Idioma original: English
Original title: The Osama Bin Laden I Know
Translation: Gabriel Dols Gallardo
Year of publication: 2006
Valuation: quite recommended
If there is a journalistic maxim that says that there is nothing older than yesterday’s newspaper, imagine how I feel scheduling a review like this today. I don’t even have the alibi of the anniversary or the remembrance of some event related to a certain fateful date, there is nothing (apart from the references in the text in a recent reading by Susan Sontag) that justifies recovering or reopening interest in This character who, it is difficult to find the terms to be precise, is the history of humanity. Because almost twenty-three years have passed since that moment that, like very few others, is defined in the collective memory with the well-known phrase: where were you when the Twin Towers fell? And for the very young or very clueless, a gentle reminder about the reasons why every time you take a flight you have to go through cumbersome baggage checks and routine security checkpoints. Or because at ports there are random container scanning controls. And a long etcetera of things that Osama Bin Laden’s leadership caused. Well, and the acts of his followers and his terrorist organization. clear.

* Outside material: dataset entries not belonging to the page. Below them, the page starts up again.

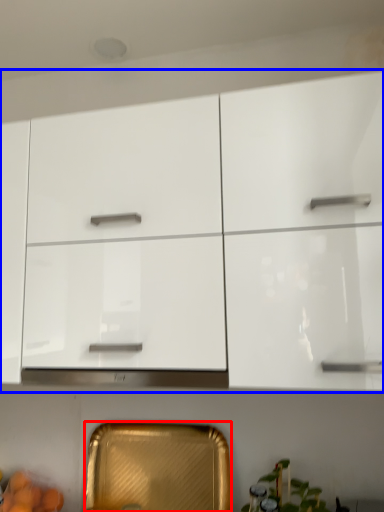 Question: Which object is further to the camera taking this photo, cabinetry (highlighted by a red box) or cabinetry (highlighted by a blue box)?

Choices:
 (A) cabinetry
 (B) cabinetry

Answer: (A) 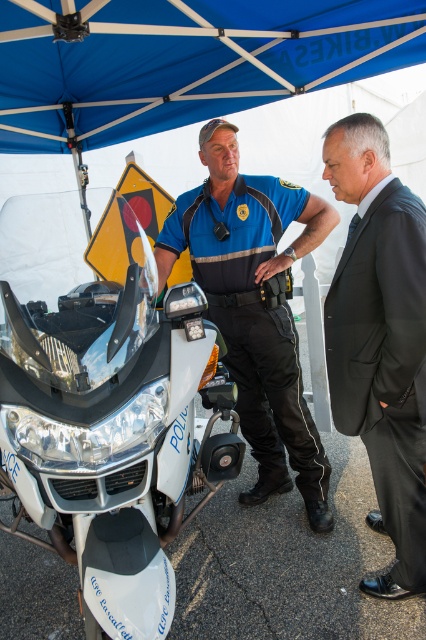 Question: Estimate the real-world distances between objects in this image. Which object is farther from the blue fabric canopy at upper center?

Choices:
 (A) blue uniform at center
 (B) black suit at right

Answer: (B)

Question: Is white glossy motorcycle at center smaller than blue fabric canopy at upper center?

Choices:
 (A) yes
 (B) no

Answer: (A)

Question: Which point is farther to the camera?

Choices:
 (A) (299, 380)
 (B) (406, 296)
 (C) (8, 83)
 (D) (100, 460)

Answer: (C)

Question: Which of the following is the closest to the observer?

Choices:
 (A) (181, 106)
 (B) (255, 224)
 (C) (17, 486)

Answer: (C)

Question: Does blue fabric canopy at upper center come behind blue uniform at center?

Choices:
 (A) no
 (B) yes

Answer: (A)

Question: Can you confirm if white glossy motorcycle at center is positioned below blue fabric canopy at upper center?

Choices:
 (A) no
 (B) yes

Answer: (B) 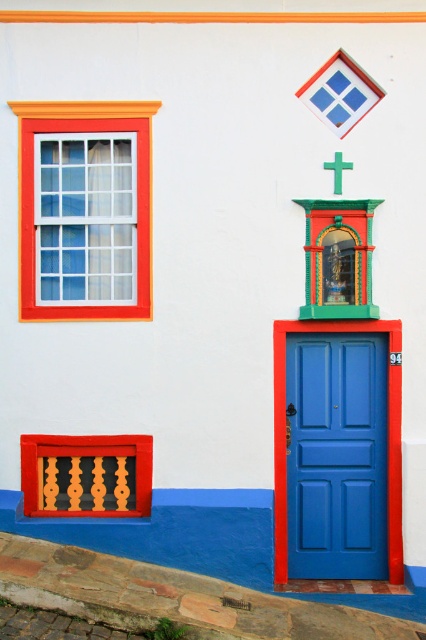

In fact, when this book was published the mysterious episode of his death (or disappearance) had not even occurred and the book, before epilogues and final appendices, still talks in real time about the leader of Al Qaeda and, with a distant respect but respect after all, he refers to him as what he was for years: the most wanted man on the planet. A cautious respect that, we already know how they spend it, I will have to maintain so as not to stir up tempers. Let’s see if, having survived the Manuel Vilas fans, I’m going to fall for this.
Peter Bergen articulates an extensive and documented text with two centers of gravity: the interview he did with the leader of Al Qaeda himself and that crescendo until 9/11 to which the book inevitably drags us. In between, fragments of interviews, testimonies and confessions of detainees and convicts, confessions, profiles of acolytes and enemies, biographical clippings, propaganda statements and texts with a clear differentiating factor between the cold account of the facts and the fervor, I would say naive but not , religious, which tarnishes the statements and corroborates my opinion expressed not too long ago about the perniciousness of religions and how curious it is that, in the most extremist sectors, atheists are hated with such praise, as if they were rebellious individuals incapable of abiding by a higher order, under whatever name it may present itself. Although the text has that collateral effect of humanization, which is often presented as an educated, austere man, with correct and nuanced manners and gestures, you only have to scratch a little to see how his ideas influence his followers, how they They cancel out those of their own, how the speech inflames and becomes a tired and monotonous dialogue (mentioning, of course, God every three sentences) and how it sunk in or out.
Because we are still witnessing the powerful blows of those events and Osama Bin Laden, without a burial place to which he can make a pilgrimage, without people wearing him in t-shirts like Pablo Escobar, is still alive in his wake in the present. And not only because of the poor ability of Western civilization to neutralize its influence. Be careful, the fronts he opened are still very far from being closed.